Urea’s transmembrane transport through urea transporters (UT) is a fundamental physiological behavior for life activities. Here, we present 11 cryo-EM structures of four UT members in resting states, urea transport states, or inactive states bound with synthetic competitive, uncompetitive or noncompetitive inhibitor.

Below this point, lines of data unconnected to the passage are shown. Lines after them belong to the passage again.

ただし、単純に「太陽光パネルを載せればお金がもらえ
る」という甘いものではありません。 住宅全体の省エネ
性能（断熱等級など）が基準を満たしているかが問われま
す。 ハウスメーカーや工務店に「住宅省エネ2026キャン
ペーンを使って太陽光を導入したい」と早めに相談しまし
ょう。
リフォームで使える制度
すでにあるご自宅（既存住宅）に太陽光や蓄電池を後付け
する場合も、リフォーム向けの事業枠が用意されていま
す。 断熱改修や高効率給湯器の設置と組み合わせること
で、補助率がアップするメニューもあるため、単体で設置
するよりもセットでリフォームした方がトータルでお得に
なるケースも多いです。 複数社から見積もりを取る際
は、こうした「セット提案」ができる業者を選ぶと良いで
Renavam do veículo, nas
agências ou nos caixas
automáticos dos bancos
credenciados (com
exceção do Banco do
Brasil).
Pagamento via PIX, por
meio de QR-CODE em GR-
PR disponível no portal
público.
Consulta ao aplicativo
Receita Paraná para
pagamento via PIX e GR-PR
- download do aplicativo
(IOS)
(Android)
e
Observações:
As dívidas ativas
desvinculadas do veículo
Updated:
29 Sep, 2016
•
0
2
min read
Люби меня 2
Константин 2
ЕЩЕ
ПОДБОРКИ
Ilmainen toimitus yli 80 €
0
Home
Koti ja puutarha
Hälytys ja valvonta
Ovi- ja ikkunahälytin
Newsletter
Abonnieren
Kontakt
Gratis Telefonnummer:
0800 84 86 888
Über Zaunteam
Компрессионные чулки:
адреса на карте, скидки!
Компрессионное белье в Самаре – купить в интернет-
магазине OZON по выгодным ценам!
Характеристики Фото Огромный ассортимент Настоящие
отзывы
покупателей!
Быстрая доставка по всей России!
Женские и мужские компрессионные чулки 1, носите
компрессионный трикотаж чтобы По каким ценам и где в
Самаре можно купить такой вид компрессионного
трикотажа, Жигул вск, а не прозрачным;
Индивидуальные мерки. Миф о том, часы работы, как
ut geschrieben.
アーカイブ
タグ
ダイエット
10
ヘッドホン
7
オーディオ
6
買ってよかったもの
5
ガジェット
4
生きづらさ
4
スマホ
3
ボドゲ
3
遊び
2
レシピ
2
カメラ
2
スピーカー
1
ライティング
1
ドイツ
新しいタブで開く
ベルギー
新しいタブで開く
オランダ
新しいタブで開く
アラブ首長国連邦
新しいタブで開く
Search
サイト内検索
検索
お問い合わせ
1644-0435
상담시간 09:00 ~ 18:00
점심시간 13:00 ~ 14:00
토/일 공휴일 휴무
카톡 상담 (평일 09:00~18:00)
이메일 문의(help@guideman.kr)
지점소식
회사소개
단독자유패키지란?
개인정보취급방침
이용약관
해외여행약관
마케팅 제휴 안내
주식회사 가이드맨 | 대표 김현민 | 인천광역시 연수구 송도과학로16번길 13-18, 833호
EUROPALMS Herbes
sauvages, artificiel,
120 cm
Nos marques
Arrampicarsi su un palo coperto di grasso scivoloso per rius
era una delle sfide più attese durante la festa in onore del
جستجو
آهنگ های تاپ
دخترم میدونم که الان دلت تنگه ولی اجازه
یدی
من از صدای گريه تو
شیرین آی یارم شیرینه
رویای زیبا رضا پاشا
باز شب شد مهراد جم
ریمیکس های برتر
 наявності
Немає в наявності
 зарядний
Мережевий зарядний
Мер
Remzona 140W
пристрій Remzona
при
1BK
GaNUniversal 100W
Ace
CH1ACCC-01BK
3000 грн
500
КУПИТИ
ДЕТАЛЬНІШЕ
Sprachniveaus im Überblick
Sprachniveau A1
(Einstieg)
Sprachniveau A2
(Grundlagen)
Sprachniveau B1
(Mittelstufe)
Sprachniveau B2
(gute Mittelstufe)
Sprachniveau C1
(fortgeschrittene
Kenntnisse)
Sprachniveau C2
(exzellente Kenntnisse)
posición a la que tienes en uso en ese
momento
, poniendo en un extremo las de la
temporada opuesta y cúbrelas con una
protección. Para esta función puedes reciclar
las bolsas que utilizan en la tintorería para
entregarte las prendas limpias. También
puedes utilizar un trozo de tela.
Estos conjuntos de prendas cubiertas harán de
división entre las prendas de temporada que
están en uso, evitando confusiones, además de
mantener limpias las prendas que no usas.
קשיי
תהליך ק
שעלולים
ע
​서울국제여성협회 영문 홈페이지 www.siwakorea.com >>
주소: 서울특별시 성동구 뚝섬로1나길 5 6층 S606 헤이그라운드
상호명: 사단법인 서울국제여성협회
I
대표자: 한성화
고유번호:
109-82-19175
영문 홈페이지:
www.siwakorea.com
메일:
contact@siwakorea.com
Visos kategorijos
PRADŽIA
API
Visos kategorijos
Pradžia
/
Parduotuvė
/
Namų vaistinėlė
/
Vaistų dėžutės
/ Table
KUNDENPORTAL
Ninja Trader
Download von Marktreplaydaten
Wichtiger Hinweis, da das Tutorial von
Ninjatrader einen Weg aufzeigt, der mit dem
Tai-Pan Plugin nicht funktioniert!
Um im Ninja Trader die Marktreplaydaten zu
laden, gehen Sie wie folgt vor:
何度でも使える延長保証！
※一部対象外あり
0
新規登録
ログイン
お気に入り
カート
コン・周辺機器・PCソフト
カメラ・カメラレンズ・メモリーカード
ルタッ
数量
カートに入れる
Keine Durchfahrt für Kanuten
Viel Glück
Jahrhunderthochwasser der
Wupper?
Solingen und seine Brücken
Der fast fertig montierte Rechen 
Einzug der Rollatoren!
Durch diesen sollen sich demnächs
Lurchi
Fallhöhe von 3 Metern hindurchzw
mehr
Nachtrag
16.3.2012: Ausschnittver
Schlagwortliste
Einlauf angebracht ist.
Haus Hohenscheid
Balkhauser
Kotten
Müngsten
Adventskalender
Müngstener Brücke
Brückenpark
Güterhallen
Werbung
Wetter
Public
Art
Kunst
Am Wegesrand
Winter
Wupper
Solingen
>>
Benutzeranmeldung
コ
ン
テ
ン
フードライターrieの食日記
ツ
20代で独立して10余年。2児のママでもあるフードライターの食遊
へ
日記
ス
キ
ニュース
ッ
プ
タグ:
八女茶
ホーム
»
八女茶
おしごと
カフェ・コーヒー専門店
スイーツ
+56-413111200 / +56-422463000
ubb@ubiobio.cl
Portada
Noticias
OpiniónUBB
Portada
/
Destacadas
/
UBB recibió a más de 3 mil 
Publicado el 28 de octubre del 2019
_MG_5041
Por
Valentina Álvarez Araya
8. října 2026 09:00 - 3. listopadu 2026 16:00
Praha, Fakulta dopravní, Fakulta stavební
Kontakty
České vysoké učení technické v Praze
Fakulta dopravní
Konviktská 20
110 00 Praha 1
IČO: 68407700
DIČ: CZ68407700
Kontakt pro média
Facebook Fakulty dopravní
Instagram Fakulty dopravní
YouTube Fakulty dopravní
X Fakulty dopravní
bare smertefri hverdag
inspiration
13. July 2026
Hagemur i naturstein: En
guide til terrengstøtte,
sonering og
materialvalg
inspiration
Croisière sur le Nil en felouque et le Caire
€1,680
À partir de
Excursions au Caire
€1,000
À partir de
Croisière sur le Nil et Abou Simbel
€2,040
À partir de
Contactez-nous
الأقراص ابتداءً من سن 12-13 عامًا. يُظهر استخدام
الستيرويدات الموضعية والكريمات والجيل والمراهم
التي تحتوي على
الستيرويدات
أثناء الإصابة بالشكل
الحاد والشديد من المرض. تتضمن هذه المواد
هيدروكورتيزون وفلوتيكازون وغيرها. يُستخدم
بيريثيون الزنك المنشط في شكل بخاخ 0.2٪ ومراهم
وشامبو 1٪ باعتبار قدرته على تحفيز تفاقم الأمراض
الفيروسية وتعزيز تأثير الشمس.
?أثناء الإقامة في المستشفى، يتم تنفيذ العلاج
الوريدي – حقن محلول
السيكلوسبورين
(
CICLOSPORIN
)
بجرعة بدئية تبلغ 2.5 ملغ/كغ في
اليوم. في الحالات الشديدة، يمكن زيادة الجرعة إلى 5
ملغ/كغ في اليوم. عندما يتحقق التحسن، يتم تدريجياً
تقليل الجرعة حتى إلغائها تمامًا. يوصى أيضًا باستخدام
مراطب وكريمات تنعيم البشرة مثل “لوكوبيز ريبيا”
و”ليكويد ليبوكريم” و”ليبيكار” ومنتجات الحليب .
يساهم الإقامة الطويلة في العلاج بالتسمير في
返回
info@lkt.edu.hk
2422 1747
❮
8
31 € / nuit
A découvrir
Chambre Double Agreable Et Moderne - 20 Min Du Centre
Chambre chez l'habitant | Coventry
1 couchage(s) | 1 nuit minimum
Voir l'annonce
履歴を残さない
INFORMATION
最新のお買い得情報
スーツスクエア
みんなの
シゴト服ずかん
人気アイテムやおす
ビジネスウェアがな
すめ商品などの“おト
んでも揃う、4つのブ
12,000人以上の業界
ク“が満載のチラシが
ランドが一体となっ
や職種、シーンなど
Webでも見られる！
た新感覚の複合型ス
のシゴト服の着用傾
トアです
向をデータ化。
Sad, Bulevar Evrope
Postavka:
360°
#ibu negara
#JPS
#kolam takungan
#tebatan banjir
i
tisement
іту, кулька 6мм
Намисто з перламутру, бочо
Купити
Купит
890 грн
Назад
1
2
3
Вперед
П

Our results indicate that the binding of urea via a conserved urea recognition motif (URM) and the urea transport via H-bond transfer along the QPb-T5b-T5a-QPa motif among different UT members. Moreover, distinct binding modes of the competitive inhibitors 25a and ATB3, the uncompetitive inhibitor CF11 and the noncompetitive inhibitor HQA2 provide different mechanisms for blocking urea transport and achieved selectivity through L-P pocket, UCBP region and SCG pocket, respectively. In summary, our study not only allows structural understanding of urea transport via UTs but also afforded a structural landscape of hUT-A2 inhibition by competitive, uncompetitive and noncompetitive inhibitors, which may facilitate developing selective human UT-A inhibitors as a new class of salt-sparing diuretics.

Suggested Citation

  • Shen-Ming Huang & Zhi-Zhen Huang & Lei Liu & Meng-Yao Xiong & Chao Zhang & Bo-Yang Cai & Ming-Wei Wang & Kui Cai & Ying-Li Jia & Jia-Le Wang & Ming-Hui Zhang & Yi-He Xie & Min Li & Hang Zhang & Cheng-, 2024. "Structural insights into the mechanisms of urea permeation and distinct inhibition modes of urea transporters," Nature Communications, Nature, vol. 15(1), pages 1-17, December.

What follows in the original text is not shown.